AmberRundgren. wrote:Hi everyone, I’m not a newcomer to Rodney Parade but I am to this forum, drawn in by the ownership discussion.
To me it’s impossible to have this discussion without first establishing the ambition and aspiration of the club. If it is to one day achieve premiership or championship status then cold hard conclusion is that the trust structure is unsustainable. It will absolutely require greater investment, greater commercialization and wider external expertise.
If however we wish to remain a community club drawing a 4-6000 regular fan base, with perpetual roots in league 2 then the trust can work as long as the guiding hands are both accountable AND firmly committed to securing through constitution a medium to long term future, by minimizing expenditure and maximizing fan (customer) involvement.
The latter will not mean attracting ambitious playing youngsters, and so the trap door is everpresent.
We need to agree and set aspiration first, and only THEN determine the model.
MJ
Thanks for a genuinely interesting contribution.
Two questions.
I agree entirely about greater external expertise and commercialization.

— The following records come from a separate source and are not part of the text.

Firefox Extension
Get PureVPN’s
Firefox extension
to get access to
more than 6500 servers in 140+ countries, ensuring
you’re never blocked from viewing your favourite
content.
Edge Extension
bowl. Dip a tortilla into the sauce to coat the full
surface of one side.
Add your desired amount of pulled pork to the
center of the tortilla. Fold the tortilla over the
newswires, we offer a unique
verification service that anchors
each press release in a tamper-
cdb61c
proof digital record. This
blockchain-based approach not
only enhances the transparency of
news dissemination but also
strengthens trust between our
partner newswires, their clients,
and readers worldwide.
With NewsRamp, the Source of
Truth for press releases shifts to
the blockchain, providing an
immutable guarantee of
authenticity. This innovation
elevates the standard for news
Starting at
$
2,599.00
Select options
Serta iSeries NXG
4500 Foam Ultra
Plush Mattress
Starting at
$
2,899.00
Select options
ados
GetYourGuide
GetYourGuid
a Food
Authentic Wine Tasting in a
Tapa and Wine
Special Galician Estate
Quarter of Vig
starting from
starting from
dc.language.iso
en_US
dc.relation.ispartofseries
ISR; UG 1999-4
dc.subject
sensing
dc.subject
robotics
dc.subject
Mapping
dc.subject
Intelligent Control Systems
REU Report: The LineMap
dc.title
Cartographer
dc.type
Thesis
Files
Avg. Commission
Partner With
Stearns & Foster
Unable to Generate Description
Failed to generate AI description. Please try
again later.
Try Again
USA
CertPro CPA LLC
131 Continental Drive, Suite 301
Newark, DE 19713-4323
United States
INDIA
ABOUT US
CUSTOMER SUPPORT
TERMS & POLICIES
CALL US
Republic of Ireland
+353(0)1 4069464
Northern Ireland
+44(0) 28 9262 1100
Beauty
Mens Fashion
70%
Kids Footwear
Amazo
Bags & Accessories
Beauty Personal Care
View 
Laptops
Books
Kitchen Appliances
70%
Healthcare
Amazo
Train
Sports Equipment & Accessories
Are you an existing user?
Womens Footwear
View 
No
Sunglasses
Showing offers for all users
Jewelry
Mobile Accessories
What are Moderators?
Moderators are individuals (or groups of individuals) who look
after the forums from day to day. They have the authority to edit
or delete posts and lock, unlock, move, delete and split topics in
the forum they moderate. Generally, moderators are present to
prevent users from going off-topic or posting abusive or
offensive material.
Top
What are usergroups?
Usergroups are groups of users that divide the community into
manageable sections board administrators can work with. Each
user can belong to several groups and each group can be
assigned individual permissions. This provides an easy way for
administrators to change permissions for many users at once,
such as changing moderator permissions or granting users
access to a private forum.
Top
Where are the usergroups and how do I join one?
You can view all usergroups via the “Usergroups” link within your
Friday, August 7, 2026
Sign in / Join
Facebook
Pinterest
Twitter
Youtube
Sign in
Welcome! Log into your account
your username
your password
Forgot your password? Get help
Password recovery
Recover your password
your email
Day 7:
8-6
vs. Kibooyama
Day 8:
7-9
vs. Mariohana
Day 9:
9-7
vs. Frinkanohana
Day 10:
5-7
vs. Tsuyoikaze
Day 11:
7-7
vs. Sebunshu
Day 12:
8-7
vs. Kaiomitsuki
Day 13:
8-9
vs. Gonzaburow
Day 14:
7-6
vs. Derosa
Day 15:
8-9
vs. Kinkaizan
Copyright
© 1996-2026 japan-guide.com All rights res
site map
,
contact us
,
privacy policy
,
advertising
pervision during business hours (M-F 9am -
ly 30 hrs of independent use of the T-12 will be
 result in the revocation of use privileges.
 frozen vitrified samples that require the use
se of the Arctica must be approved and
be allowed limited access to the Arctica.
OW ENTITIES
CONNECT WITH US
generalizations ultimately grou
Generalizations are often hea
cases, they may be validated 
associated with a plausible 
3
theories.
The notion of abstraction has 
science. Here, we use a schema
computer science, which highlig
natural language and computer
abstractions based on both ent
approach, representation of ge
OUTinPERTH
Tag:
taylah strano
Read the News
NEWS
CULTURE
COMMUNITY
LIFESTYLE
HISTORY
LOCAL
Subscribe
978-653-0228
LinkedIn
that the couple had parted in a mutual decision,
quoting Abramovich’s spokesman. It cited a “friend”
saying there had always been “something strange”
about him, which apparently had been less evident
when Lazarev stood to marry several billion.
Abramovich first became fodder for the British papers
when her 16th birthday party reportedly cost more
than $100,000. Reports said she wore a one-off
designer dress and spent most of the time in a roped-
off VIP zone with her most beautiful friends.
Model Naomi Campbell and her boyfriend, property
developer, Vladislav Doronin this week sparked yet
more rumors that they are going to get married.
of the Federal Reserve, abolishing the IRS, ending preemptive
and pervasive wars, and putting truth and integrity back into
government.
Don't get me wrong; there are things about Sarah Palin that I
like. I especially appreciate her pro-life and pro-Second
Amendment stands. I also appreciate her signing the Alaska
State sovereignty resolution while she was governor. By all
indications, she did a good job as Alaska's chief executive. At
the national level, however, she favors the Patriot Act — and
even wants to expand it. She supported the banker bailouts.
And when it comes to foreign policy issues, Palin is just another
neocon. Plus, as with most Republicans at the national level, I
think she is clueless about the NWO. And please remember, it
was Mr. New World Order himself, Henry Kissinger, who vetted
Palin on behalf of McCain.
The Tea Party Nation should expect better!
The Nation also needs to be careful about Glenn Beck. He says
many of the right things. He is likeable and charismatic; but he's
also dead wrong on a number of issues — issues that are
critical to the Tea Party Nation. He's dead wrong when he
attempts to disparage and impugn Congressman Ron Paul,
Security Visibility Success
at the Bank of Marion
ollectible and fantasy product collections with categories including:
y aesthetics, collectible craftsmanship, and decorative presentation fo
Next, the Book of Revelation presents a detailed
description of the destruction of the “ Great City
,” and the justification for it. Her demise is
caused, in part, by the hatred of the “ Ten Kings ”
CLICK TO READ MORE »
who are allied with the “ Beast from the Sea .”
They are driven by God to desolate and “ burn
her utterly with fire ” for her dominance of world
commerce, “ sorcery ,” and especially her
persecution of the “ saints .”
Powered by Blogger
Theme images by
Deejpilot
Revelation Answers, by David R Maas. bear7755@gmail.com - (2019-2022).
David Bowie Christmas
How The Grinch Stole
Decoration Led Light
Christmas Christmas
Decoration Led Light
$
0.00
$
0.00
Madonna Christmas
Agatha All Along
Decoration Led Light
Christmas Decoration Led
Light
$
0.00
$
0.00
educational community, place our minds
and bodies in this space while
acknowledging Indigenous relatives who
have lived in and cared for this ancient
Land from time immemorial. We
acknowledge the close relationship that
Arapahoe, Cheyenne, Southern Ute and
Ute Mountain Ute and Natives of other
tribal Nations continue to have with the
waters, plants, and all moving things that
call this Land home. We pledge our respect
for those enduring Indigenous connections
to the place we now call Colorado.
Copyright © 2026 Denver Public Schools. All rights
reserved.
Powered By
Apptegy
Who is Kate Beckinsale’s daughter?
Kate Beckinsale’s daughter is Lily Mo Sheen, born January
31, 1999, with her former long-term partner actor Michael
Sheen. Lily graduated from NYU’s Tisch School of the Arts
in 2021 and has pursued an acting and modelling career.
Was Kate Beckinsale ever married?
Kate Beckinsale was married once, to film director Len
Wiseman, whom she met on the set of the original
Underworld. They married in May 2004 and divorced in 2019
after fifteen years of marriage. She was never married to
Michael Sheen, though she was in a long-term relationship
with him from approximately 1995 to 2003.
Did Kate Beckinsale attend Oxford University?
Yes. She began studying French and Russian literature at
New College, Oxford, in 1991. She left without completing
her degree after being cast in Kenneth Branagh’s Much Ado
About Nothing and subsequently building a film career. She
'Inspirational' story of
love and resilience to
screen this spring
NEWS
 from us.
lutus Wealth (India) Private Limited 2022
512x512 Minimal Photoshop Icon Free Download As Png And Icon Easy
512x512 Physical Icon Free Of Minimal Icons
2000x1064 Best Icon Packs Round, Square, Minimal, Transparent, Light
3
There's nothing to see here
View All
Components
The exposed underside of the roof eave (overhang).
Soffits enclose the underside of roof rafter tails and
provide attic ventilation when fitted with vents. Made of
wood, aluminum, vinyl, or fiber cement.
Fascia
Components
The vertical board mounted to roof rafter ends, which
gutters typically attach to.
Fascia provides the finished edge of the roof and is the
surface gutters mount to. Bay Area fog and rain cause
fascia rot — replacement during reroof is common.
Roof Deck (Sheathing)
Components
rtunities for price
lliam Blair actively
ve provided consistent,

However I don't understand why this is not possible under the Trust model. I think that there's no reason why the board should not hope to attract people with skills in that area.
Secondly with respect to investment. Are you of the view that investment should be seen in it's proper sense? By that I mean do you believe that properly managed a football club can offer a return to the investors? If that is the case would not the German model, 51% owned by the Trust and 49% by the investors allow for them to make a return whilst ensuring that the club doesn't fall into the hands of rogues?
If however your view is that investors in football clubs are really altruistic people, could they not do so via a trust model?
Again thanks for putting the case for private investment I look forward to your reply.